Tanpa disposisi batin yang tepat, Ekaristi hanyalah sebuah tontonan.
Kita tinggal duduk menikmati drama visualisasi Injil; mendengarkan salah
satu penyanyi yang disorot kamera dan ditampilkan di layar sembari
bergumam: “suarane apik yo”, “penyanyine ayu tenan”; atau ritus-ritus
lain yang diciptakan untuk “membantu umat bertemu dengan Tuhan”. Atau
terserah mau ngapain yang di dalam gereja, yang penting saya bisa terima
komuni.
Disposisi batin yang tepat akan membawa kita sampai kepada keterlibatan yang sadar dan aktif. Ada yang bilang, “Kalau gak ada keterlibatan, ya sebetulnya gak ada perayaan syukur bersama, dan kalau gak ada perayaan syukur bersama, berarti imamnya doang yang
“bikin misa”. Sejauh mana kita mengartikan keterlibatan? Memberikan
kesaksian tentang kegelisahan hidup pada saat ritus tobat? Ikut menjadi
pemain dalam visualisasi Injil? Berjabat tangan dengan orang-orang yang
ada di gereja?
Kita akan bisa terlibat secara sadar dan aktif dalam berliturgi
ketika kita sungguh mengerti dan paham apa yang dimaksudkan oleh Gereja.
Seluruh ritus yang ada disusun sedemikian rupa sehingga membantu umat
untuk semakin menyadari bahwa Perayaan Ekaristi adalah perayaan iman
yang didalamnya kita merayakan karya keselamatan Allah yang terlaksana
melalui Yesus dalam Roh Kudus. Dengan mengerti dan memahami makna dari
ritus-ritus yang ada, saya yakin kita akan mampu menghayatinya dengan
sikap batin yang luar biasa.

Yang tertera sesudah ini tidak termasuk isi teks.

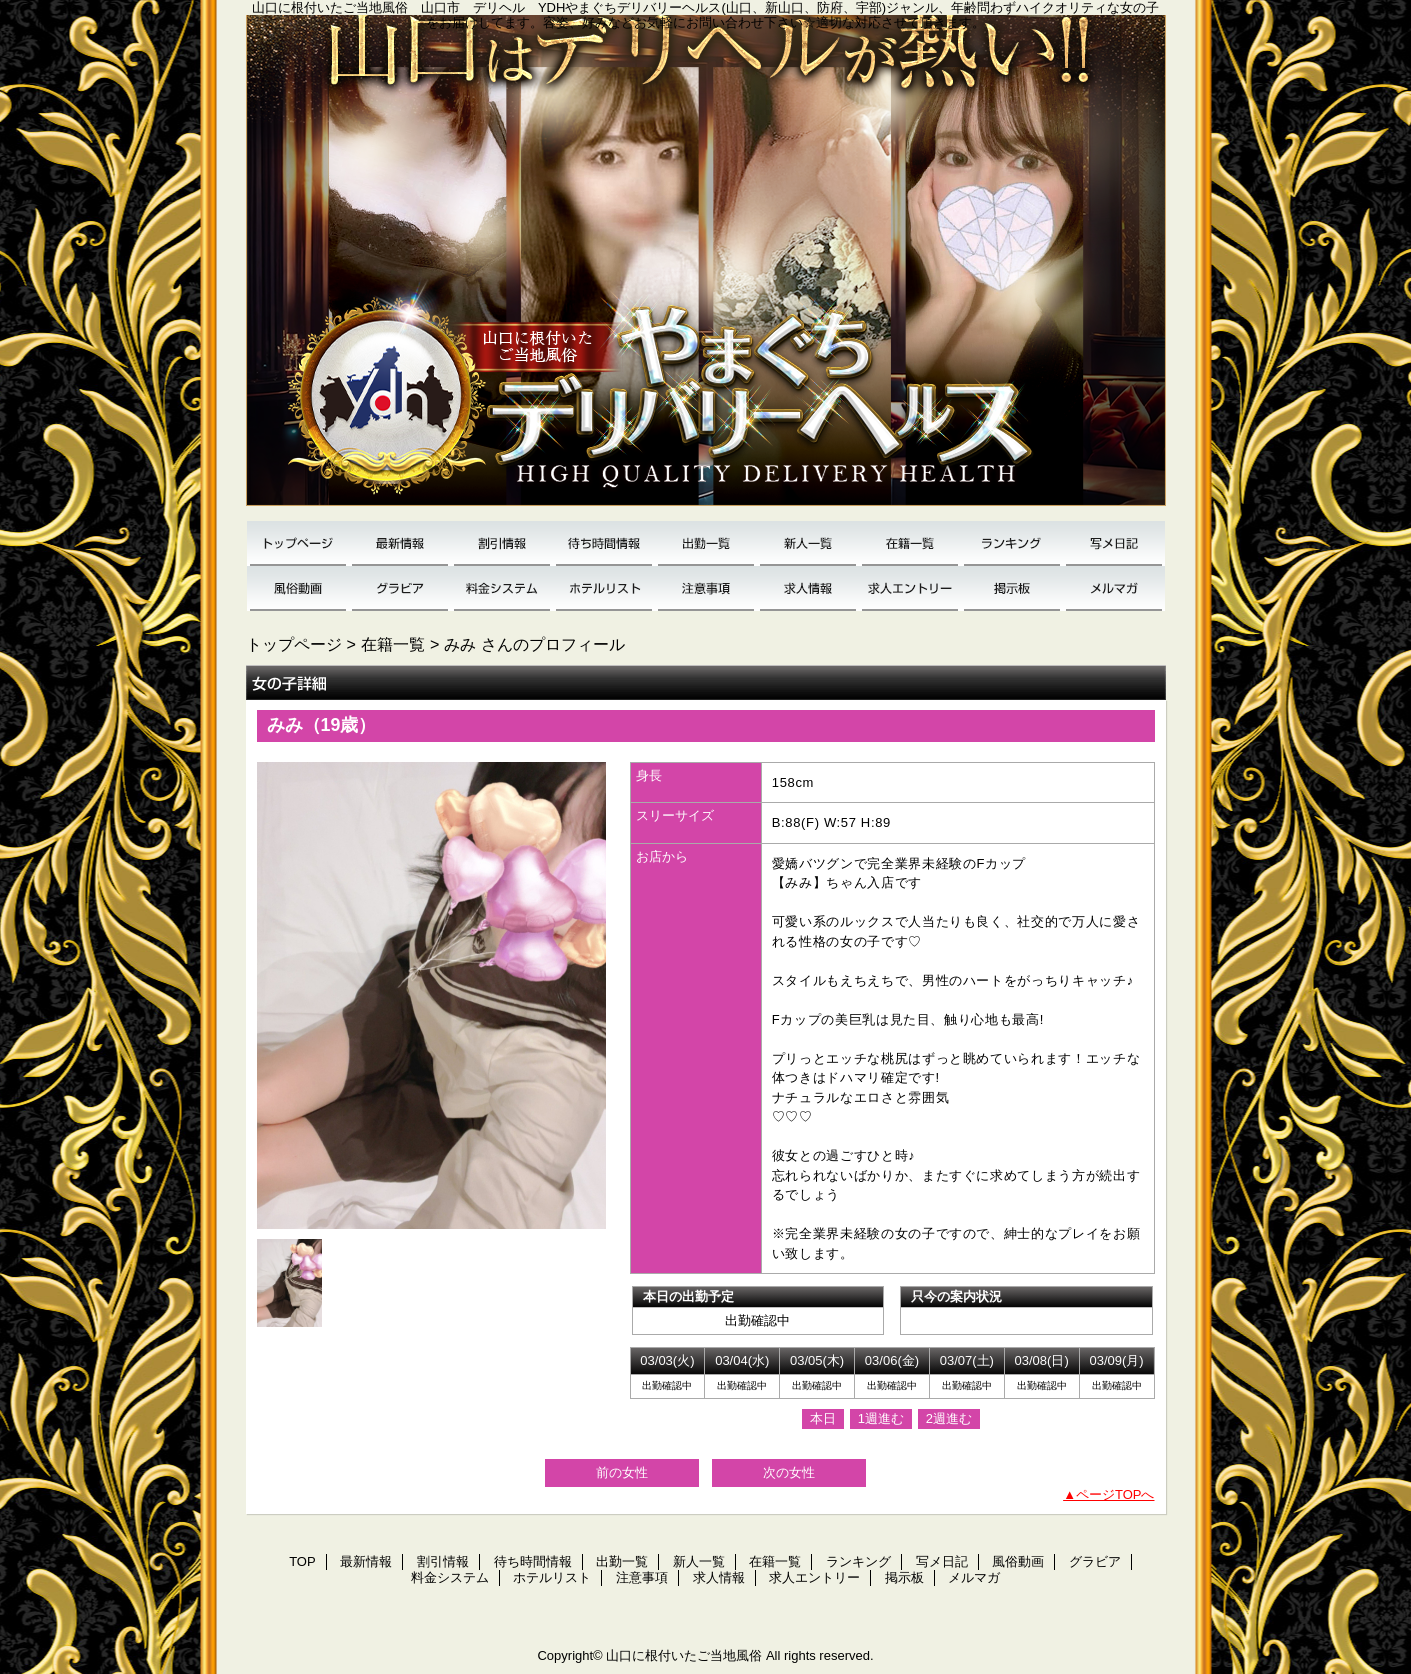  What do you see at coordinates (706, 543) in the screenshot?
I see `出勤一覧` at bounding box center [706, 543].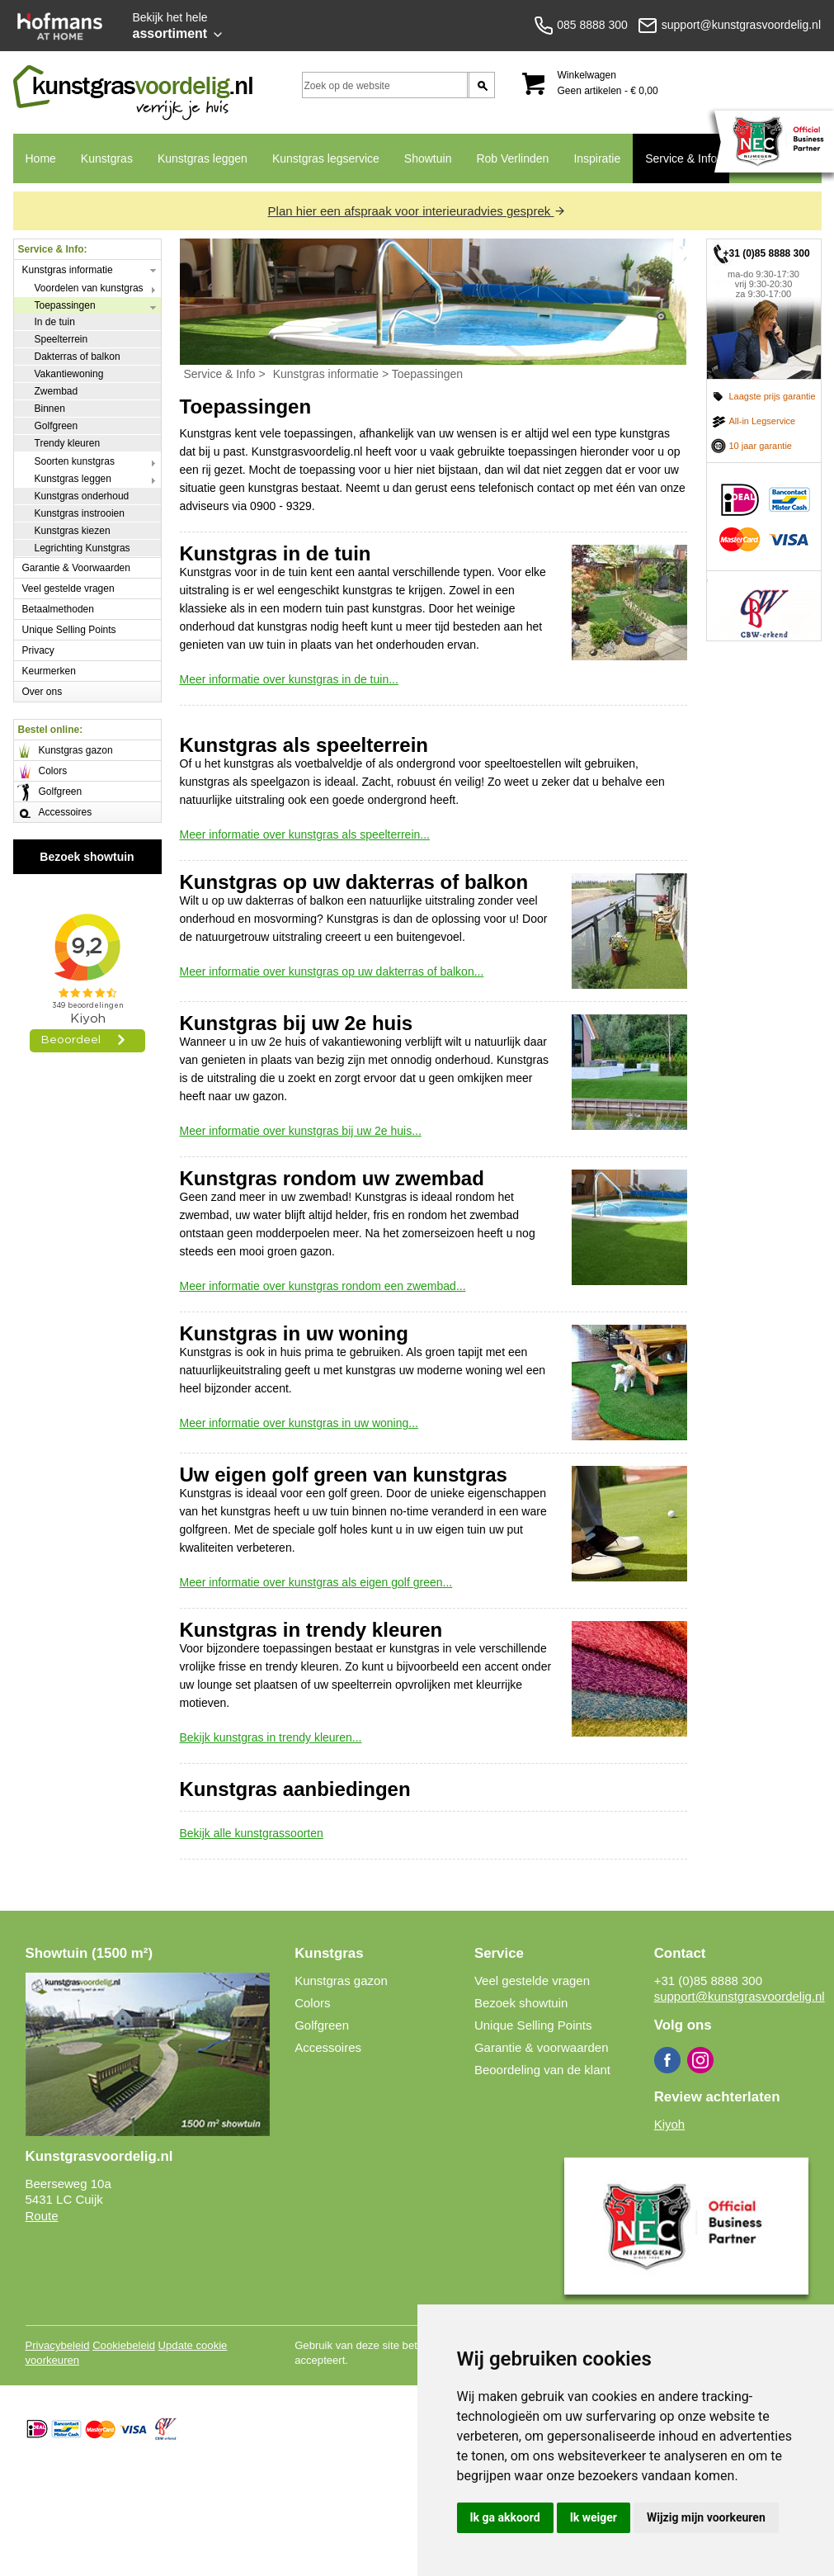 Image resolution: width=834 pixels, height=2576 pixels. I want to click on Over ons, so click(42, 691).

Ketika kita mampu melakukan dan menghati
ritus-ritus itu, itulah keterlibatan yang sadar dan aktif. Masing-masing
menempatkan diri seturut peran dan fungsinya.
Akhirnya, jika kita sungguh-sungguh menghayati liturgi dan Ekaristi
dengan segala kekayaan maknanya seperti dikehendaki Gereja, kita tentu
dikobarkan untuk mengamalkan pengalaman doa atau Ekaristinya itu dalam
hidup dan tingkah laku sehari-hari. Pergilah kita diutus! Dan dengan
semangat 45 kita menjawab amin.
Namun, kita sering membenturkan Ekaristi dan perutusan. Kita
menganggap Ekaristi tidak menggerakkan orang muda untuk terlibat dalam
kehidupan. Lalu, yang diutak-atik adalah liturgi. Sungguh, saya
tersenyum kecut ketika menjumpai pandangan seperti itu. Gereja jelas
mengajarkan: “Liturgi mendorong umat beriman supaya sesudah dipuaskan
‘dengan sakramen-sakramen Paskah menjadi sehati sejiwa dalam kasih’.
Liturgi berdoa, supaya ‘mereka mengamalkan dalam hidup sehari-hari apa yang mereka peroleh dalam iman’.”
Jika kita belum tergerak untuk mengamalkan, maka persoalan ada pada
hidup kita sendiri, bukan pada liturginya. Jika kita mengeluarkan
kritikan: terlalu memperhatikan liturgi dan lupa pada praksis hidup,
mengapa kita justru menghabiskan banyak waktu untuk mengutak-atik
liturgi?
Saya yakin, ketika kita mampu menghayati liturgi dengan baik, rahmat
itu akan menjadi daya dorong dan daya ubah untuk hidup kita. Jika belum,
mari kita bertanya pada diri kita sendiri: Emang Kamu Misa? Atau jangan-jangan, sepertinya kita misa namun sejatinya Eh, Kita Menonton.
Lha kalau nonton ya jangan berpikir soal daya ubah dan keterlibatan
dalam kehidupan. Menonton itu puasnya ya ketika nonton. Bisa ampe nangis
atau dengan semangat memberikan tepuk tangan. Sesudahnya?
Sumber: Komisi Liturgi KAS.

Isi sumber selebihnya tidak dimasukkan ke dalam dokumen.